DESCRIPTION (provided by applicant): Wound healing impairment in diabetic patients represents a particular challenging clinical problem to which no efficacious treatment regimens exist. Endothelial cell dysfunction is a significant contributor to impaired wound healing. A cardinal feature of endothelial dysfunction in diabetes is hyperglycemia- mediated superoxide anion overproduction by the mitochondrial electron transport chain with resultant oxidative stress. Our preliminary data suggest that increased superoxide in diabetes appears to impair the functions of three endothelial factors on wound healing - tetrahydrobiopterin (BH4) and endothelial nitric oxide synthase (eNOS), endothelial morphogen sonic hedgehog (SHH), and endothelial progenitor cells (EPCs).

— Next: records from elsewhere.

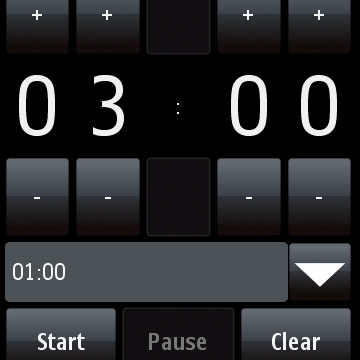 Where is `display`? The width and height of the screenshot is (360, 360). display is located at coordinates (41, 27), (33, 190), (33, 104), (110, 109), (244, 105), (327, 106), (94, 279). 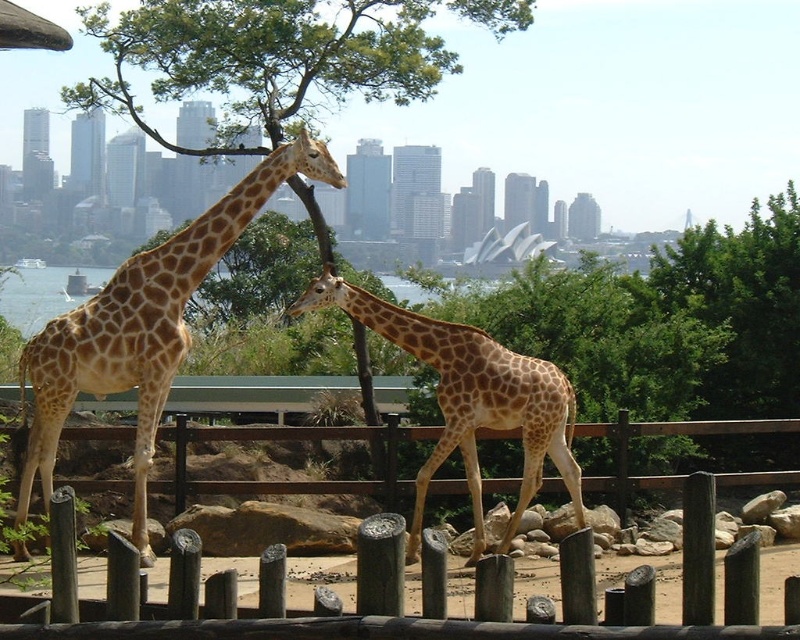 Is point (64, 541) more distant than point (534, 481)?

No, (64, 541) is in front of (534, 481).

This screenshot has height=640, width=800. What do you see at coordinates (398, 589) in the screenshot?
I see `wooden post fence at center` at bounding box center [398, 589].

Find the location of a particular element. The image size is (800, 640). wooden post fence at center is located at coordinates (398, 589).

In order to click on wooden post fence at center in this screenshot , I will do [398, 589].

Can you confirm if wooden post fence at center is thinner than golden-brown spotted giraffe at center?

In fact, wooden post fence at center might be wider than golden-brown spotted giraffe at center.

Which is behind, point (370, 593) or point (324, 173)?

The point (324, 173) is more distant.

Locate an element on the screen. Image resolution: width=800 pixels, height=640 pixels. wooden post fence at center is located at coordinates (398, 589).

Based on the photo, can you confirm if golden-brown spotted giraffe at center is wider than spotted fur giraffe at center?

No, golden-brown spotted giraffe at center is not wider than spotted fur giraffe at center.

Does golden-brown spotted giraffe at center appear under spotted fur giraffe at center?

Incorrect, golden-brown spotted giraffe at center is not positioned below spotted fur giraffe at center.

Image resolution: width=800 pixels, height=640 pixels. Describe the element at coordinates (144, 326) in the screenshot. I see `golden-brown spotted giraffe at center` at that location.

At what (x,y) coordinates should I click in order to perform the action: click on golden-brown spotted giraffe at center. Please return your answer as a coordinate pair (x, y). Looking at the image, I should click on (144, 326). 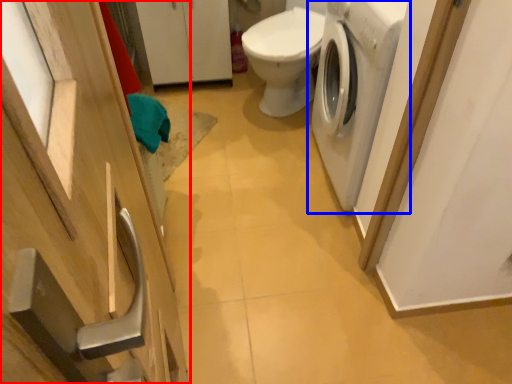 Question: Which object is further to the camera taking this photo, cabinetry (highlighted by a red box) or washing machine (highlighted by a blue box)?

Choices:
 (A) cabinetry
 (B) washing machine

Answer: (B)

Yet remarkably little is known about how superoxide-induced oxidative stress regulates these factors central to wound repair. Such knowledge is critical for successfully modulating endothelial function to improve wound healing in diabetes. For example, discovery of the defects in diabetic EPC and the means to correct them could lead to autologous cell therapies for diabetic wounds. This project will focus on oxidative stress-induced endothelial dysfunction in diabetic wound repair, thus filling a significant gap in such knowledge. We hypothesize that oxidative stress in diabetic wounds is a common cause for the dysfunction of the three repair mediators - eNOS, sonic hedgehog and endothelial progenitor cells, resulting in impaired healing. To test this hypothesis, we will pursue three specific aims using streptozotocin-induced type 1 diabetic mice. In aim 1, we will determine how oxidative stress impairs cutaneous eNOS function, focusing on the role of its essential cofactor BH4. In Aim 2, we will determine the mechanism through which sonic hedgehog regulates diabetic wound healing under oxidative stress. In Aim 3, we will determine how endothelial progenitor cells become dysfunctional in type 1 diabetes. The major significance of the proposed studies is that it will for the first time determine how superoxide regulates endothelial function and wound repair in an integrated fashion, which may provide new knowledge regarding an interconnected mechanism that affects wound healing in type 1 diabetes, thus addressing a fundamental issue in system biology and pathophysiology of wound healing.

描述（由申请人提供）：糖尿病患者的伤口愈合障碍代表了一个特殊的具有挑战性的临床问题，对此不存在有效的治疗方案。内皮细胞功能障碍是伤口愈合受损的重要原因。糖尿病内皮功能障碍的一个主要特征是高血糖介导的线粒体电子传递链过度产生超氧阴离子，从而产生氧化应激。我们的初步数据表明，糖尿病中超氧化物的增加似乎会损害三种内皮因子对伤口愈合的功能——四氢生物蝶呤（BH4）和内皮一氧化氮合酶（eNOS）、内皮形态发生素音刺猬（SHH）和内皮祖细胞（EPC） 。然而，人们对超氧化物诱导的氧化应激如何调节这些对伤口修复至关重要的因素知之甚少。这些知识对于成功调节内皮功能以改善糖尿病伤口愈合至关重要。例如，发现糖尿病 EPC 的缺陷以及纠正这些缺陷的方法可能会导致糖尿病伤口的自体细胞疗法。该项目将重点研究糖尿病伤口修复中氧化应激诱导的内皮功能障碍，从而填补此类知识的重大空白。我们推测，糖尿病伤口中的氧化应激是导致三种修复介质（eNOS、音刺猬和内皮祖细胞）功能障碍的常见原因，从而导致愈合受损。为了检验这一假设，我们将使用链脲佐菌素诱导的 1 型糖尿病小鼠来追求三个特定目标。在目标 1 中，我们将确定氧化应激如何损害皮肤 eNOS 功能，重点关注其必需辅助因子 BH4 的作用。在目标 2 中，我们将确定 sonic hedgehog 在氧化应激下调节糖尿病伤口愈合的机制。在目标 3 中，我们将确定 1 型糖尿病中内皮祖细胞如何变得功能障碍。拟议研究的主要意义在于，它将首次确定超氧化物如何以综合方式调节内皮功能和伤口修复，这可能提供有关影响 1 型糖尿病伤口愈合的相互关联机制的新知识，从而解决伤口愈合的系统生物学和病理生理学的基本问题。